Thursday morning, on CBC's The Current, I listened to the raw, searing pain of people who suffer from mental health issues or who love those who do.  Story after story made it clear, as if we didn’t already know, that we are failing to provide the kind of mental health and addiction counseling that so many of the members of our society desperately need.  
 
How much longer can we afford to turn a blind eye to the need for improved mental health services?
 
Meanwhile, there is more we should learn.  While Canadian political culture is not steeped in vitriol and hatred, the trend lines are not good.  We are allowing increased levels of incivility to creep into our culture.  Abuse and vilification of political opponents is becoming increasingly commonplace.  I mentioned the nastiness of anonymous postings on websites in my last blog.  That new anti-social use of social media is a large part of the problem, but it is not the full extent of it.  Mainstream media is turning nastier.  Even before the Sun Media TV channel gets to the airwaves, its “star” players, people like Ezra Levant and Lorrie Goldstein, are bringing a level of rude, boorish behaviour to Canadian radio and TV.  Our political discourse has dramatically worsened in the last five years.

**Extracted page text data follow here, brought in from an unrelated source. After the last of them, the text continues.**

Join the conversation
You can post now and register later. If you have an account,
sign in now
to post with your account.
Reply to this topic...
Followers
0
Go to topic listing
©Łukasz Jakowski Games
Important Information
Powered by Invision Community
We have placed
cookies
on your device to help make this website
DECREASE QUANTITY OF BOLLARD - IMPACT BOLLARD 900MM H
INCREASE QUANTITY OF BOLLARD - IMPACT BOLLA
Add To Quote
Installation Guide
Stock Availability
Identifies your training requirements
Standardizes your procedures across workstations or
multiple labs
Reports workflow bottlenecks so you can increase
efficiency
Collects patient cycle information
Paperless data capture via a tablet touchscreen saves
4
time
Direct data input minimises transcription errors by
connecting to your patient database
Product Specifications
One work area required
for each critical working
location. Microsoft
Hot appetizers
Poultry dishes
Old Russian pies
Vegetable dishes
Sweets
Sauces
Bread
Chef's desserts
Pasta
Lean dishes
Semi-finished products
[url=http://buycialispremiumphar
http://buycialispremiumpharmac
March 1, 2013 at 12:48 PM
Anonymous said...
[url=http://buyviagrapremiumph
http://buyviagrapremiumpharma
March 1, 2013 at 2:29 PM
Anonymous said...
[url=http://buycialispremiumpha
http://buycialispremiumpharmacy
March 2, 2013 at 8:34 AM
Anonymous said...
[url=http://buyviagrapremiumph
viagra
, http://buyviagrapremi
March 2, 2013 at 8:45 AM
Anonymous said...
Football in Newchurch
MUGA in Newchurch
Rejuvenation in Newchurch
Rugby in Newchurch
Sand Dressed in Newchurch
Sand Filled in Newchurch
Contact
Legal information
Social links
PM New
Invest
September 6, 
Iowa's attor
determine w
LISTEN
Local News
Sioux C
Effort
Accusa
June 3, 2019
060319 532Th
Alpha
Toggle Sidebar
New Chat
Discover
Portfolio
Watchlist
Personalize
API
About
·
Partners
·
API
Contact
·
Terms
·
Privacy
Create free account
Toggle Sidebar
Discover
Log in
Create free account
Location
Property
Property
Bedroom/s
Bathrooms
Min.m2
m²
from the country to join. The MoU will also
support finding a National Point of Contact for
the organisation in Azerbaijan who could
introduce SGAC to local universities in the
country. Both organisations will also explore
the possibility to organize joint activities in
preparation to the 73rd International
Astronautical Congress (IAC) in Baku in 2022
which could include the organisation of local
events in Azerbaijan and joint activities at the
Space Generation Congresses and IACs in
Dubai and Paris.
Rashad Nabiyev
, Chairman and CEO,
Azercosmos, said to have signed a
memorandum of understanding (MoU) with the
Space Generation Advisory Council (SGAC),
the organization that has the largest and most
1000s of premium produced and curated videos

The heckling and abuse in Question Period set such a low bar that citizens turn away in disgust.  Treating each other with respect is a foundational aspect of a decent society.  "To disagree without being disagreeable” has long been a Canadian way of discussing differences.  We are losing that. 
 
Now is a good moment to reflect, as so many are now doing in the US, how we can reverse those trends that nurture intolerance.  Political discourse, from local issues that divide communities to dialogue in the House of Commons, needs to be examined, rabid partisanship and character assassination explicitly rejected, and our behaviour towards each other held to a higher standard.